:: Data provided
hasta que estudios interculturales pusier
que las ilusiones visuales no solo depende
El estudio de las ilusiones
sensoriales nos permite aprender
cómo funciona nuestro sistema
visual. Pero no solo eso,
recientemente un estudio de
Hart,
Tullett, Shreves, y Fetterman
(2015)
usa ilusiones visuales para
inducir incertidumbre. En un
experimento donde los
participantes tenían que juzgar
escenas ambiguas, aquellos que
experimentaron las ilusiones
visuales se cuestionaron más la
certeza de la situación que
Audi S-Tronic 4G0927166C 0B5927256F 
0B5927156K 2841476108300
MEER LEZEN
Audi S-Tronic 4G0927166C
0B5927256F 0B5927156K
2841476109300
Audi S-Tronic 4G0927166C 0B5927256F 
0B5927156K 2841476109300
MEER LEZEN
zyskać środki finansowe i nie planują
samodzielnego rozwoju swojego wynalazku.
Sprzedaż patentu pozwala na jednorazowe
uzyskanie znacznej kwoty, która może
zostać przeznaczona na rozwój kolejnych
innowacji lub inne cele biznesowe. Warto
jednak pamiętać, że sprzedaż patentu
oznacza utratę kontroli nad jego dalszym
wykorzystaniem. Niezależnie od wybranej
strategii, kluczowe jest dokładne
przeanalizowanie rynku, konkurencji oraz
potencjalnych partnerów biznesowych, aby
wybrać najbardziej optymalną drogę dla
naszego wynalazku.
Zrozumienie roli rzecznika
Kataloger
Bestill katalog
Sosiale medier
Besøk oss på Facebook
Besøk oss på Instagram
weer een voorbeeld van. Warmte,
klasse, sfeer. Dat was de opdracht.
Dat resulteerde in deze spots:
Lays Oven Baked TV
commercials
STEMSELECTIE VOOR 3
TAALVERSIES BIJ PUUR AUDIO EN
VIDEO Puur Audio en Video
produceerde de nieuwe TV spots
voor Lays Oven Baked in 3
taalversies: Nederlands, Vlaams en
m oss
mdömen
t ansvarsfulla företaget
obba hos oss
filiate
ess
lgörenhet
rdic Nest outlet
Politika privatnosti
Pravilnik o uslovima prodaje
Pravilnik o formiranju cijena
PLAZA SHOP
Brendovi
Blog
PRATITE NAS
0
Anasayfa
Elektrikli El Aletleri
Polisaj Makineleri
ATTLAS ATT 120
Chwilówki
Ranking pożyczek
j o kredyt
::::
▶ Task description
Extract every line from the one containing "wybrać najbardziej optymalną drogę dla" through the last line of the data, inclusive, exactly as written.

▶ Result of this task
wybrać najbardziej optymalną drogę dla
naszego wynalazku.
Zrozumienie roli rzecznika
Kataloger
Bestill katalog
Sosiale medier
Besøk oss på Facebook
Besøk oss på Instagram
weer een voorbeeld van. Warmte,
klasse, sfeer. Dat was de opdracht.
Dat resulteerde in deze spots:
Lays Oven Baked TV
commercials
STEMSELECTIE VOOR 3
TAALVERSIES BIJ PUUR AUDIO EN
VIDEO Puur Audio en Video
produceerde de nieuwe TV spots
voor Lays Oven Baked in 3
taalversies: Nederlands, Vlaams en
m oss
mdömen
t ansvarsfulla företaget
obba hos oss
filiate
ess
lgörenhet
rdic Nest outlet
Politika privatnosti
Pravilnik o uslovima prodaje
Pravilnik o formiranju cijena
PLAZA SHOP
Brendovi
Blog
PRATITE NAS
0
Anasayfa
Elektrikli El Aletleri
Polisaj Makineleri
ATTLAS ATT 120
Chwilówki
Ranking pożyczek
j o kredyt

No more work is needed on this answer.